Dr. Sarris of University of Toronto

Topic:

The transformative impact of machine learning enabled computational electromagnetics on the future of wireless

Biography:

Dr. Costas Sarris is a Professor with the Department of Electrical and Computer Engineering at University of Toronto, Toronto, Ontario. His research area is computational electromagnetics, with an emphasis on time-domain modeling, adaptive mesh refinement, enhanced stability, and higher order methods. He also works on physics-based wireless propagation models (with full-wave, asymptotic, and hybrid techniques), uncertainty quantification, and scientific machine learning.  Dr.

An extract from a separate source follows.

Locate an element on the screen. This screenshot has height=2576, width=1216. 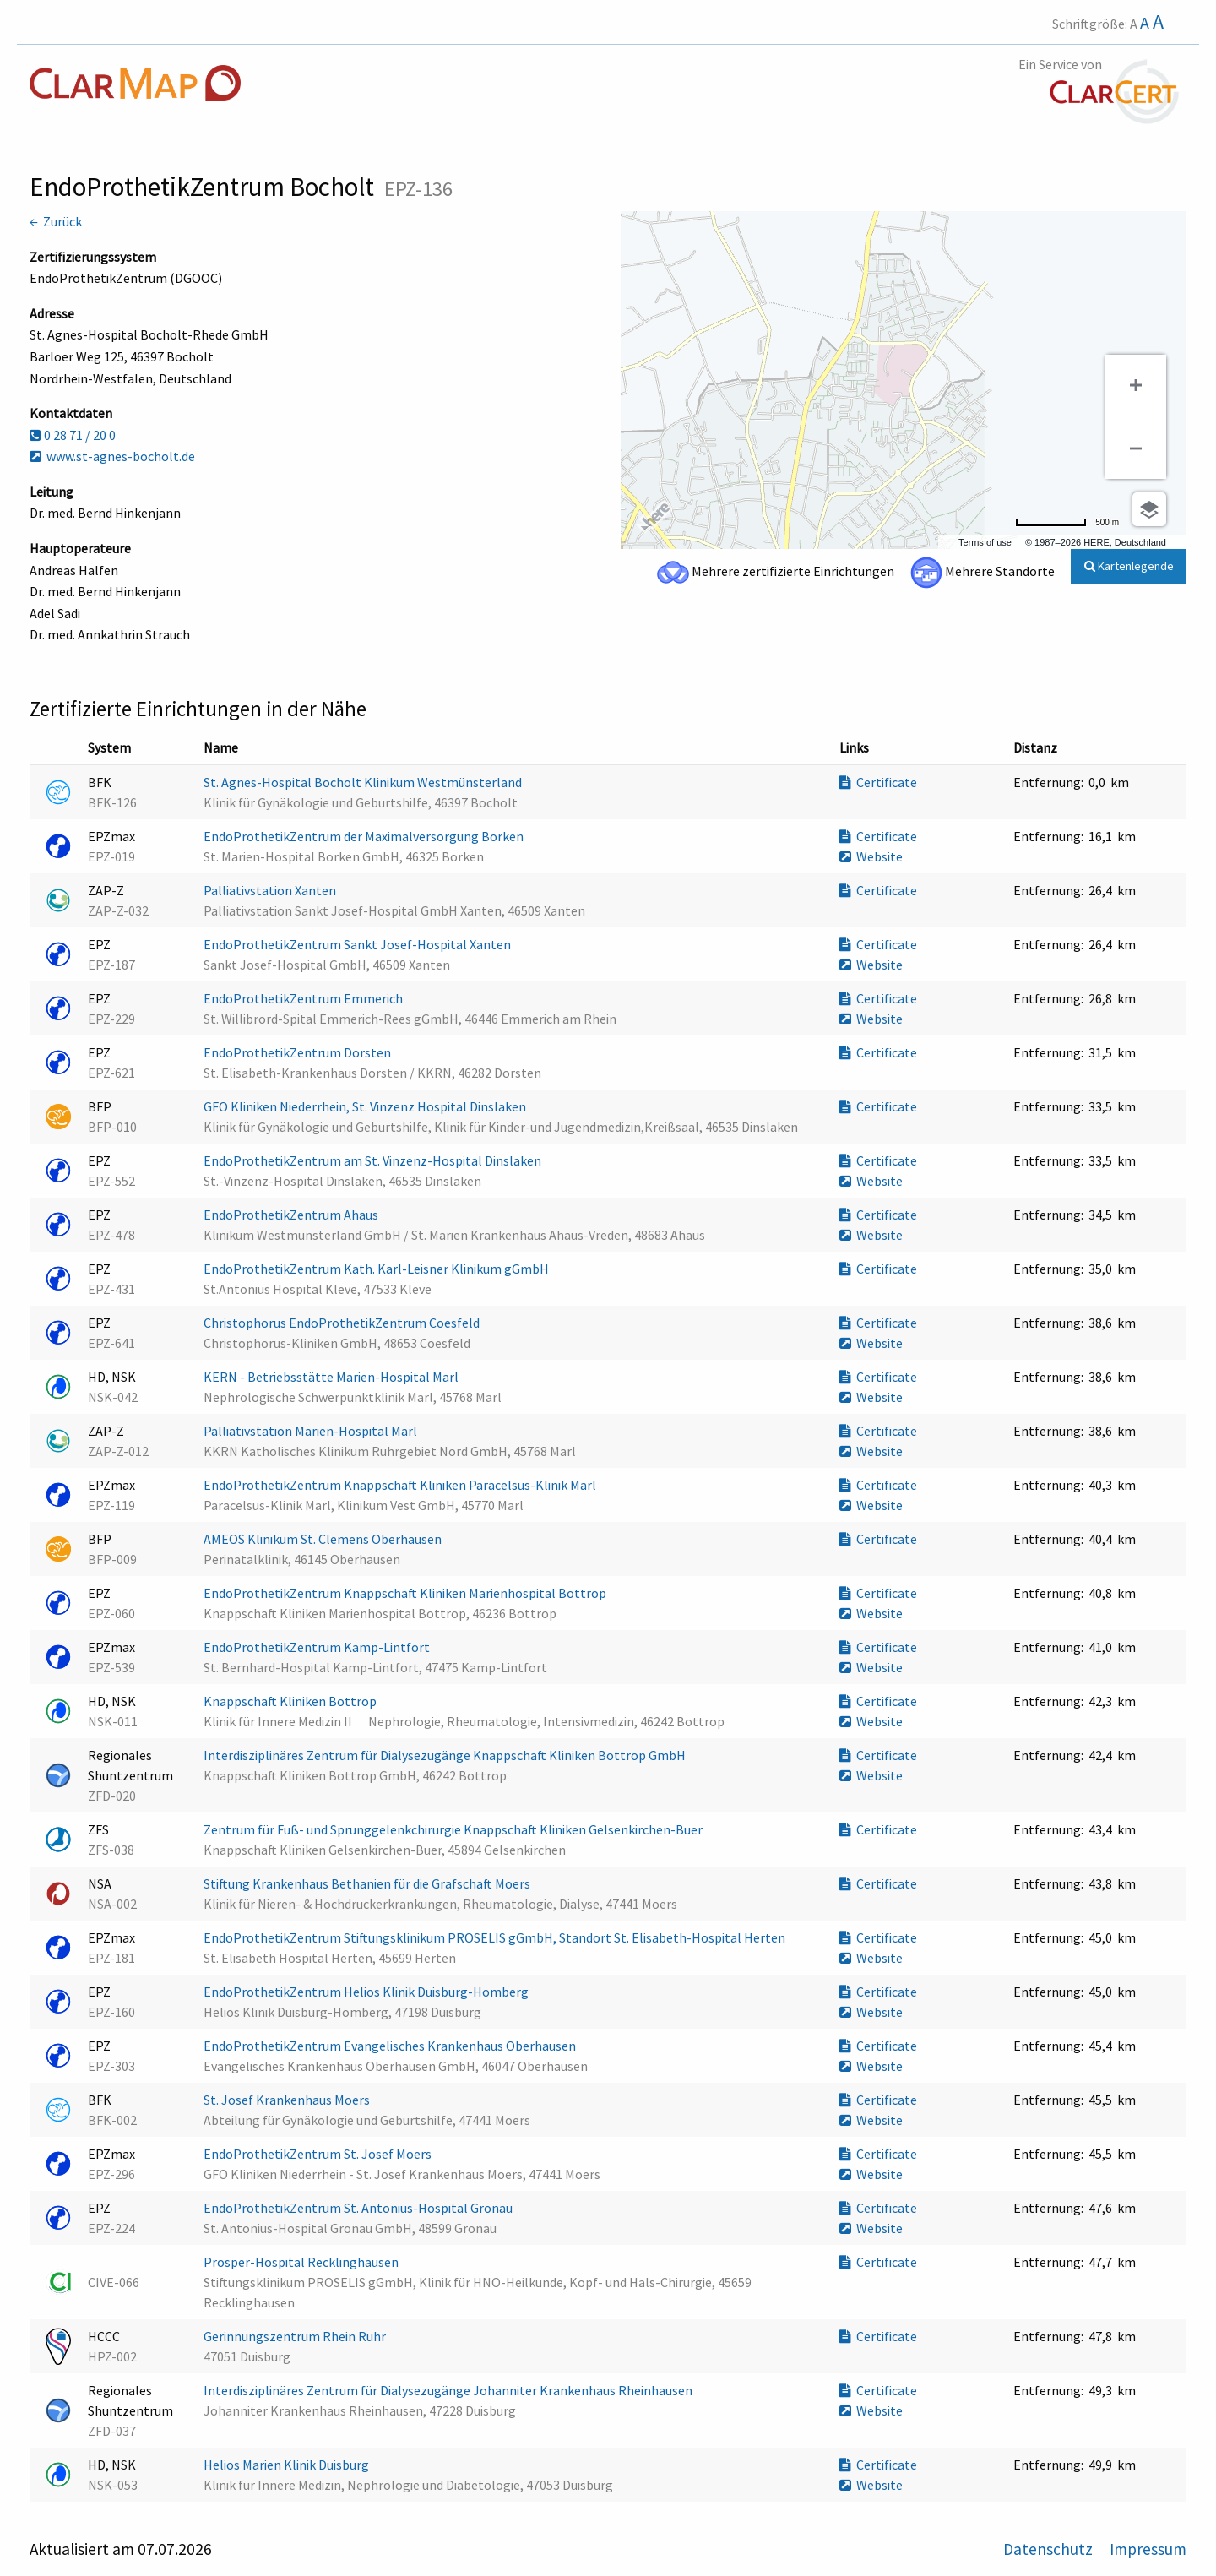
Kartenlegende is located at coordinates (1129, 565).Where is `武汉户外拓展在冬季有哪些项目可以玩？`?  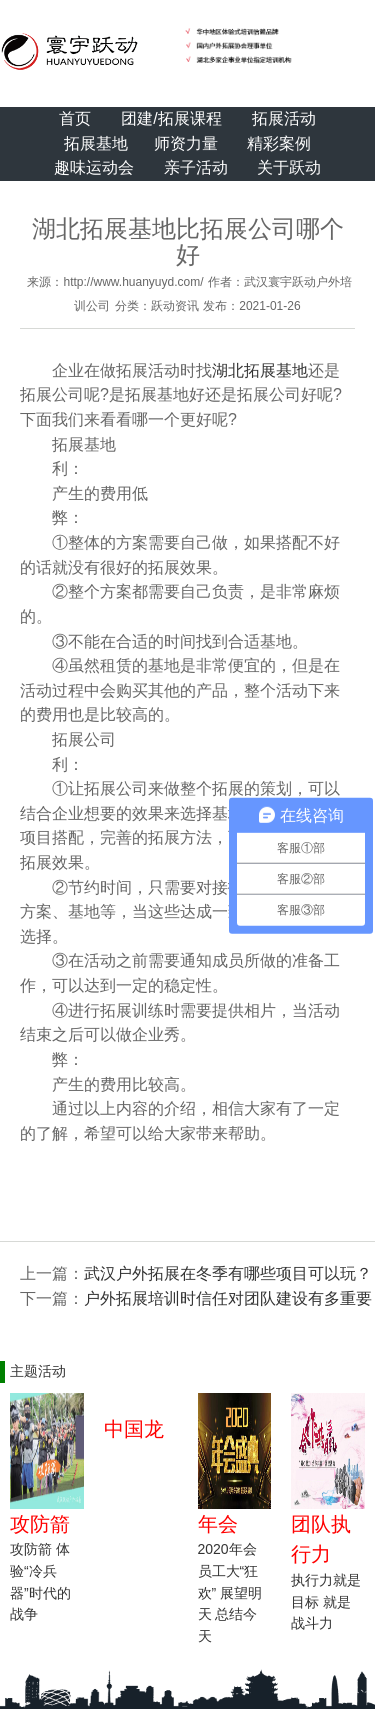 武汉户外拓展在冬季有哪些项目可以玩？ is located at coordinates (228, 1273).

Sarris was a recipient of the 2021 Premium Award for Best Paper in IET Microwaves, Antennas & Propagation, the IEEE MTT-S Outstanding Young Engineer Award in 2013 and an Early Researcher Award from the Ontario Government in 2007. He was the TPC Chair of the 2015 IEEE AP-S International Symposium on Antennas and Propagation and the CNC/USNC Joint Meeting, the 2019 and 2023 MTT-S Numerical Electromagnetics, Multiphysics and Optimization (NEMO) Conference, the TPC Vice-Chair of the 2012 IEEE MTT-S International Microwave Symposium, and the Chair of the MTT-S Technical Committee on Field Theory and Numerical Electromagnetics (2018–2020).  Since 2019, he has been serving as the Editor-in-Chief of the IEEE JOURNAL ON MULTISCALE AND MULTIPHYSICS COMPUTATIONAL TECHNIQUES. He was a Guest Editor of the IEEE Microwave Magazine’s Special Issue on machine learning for microwave engineering (October 2021), and an Associate Editor of the IEEE TRANSACTIONS ON MICROWAVE THEORY AND TECHNIQUES (2009–2013) and the IEEE MICROWAVE AND WIRELESS COMPONENTS LETTERS (2007–2009).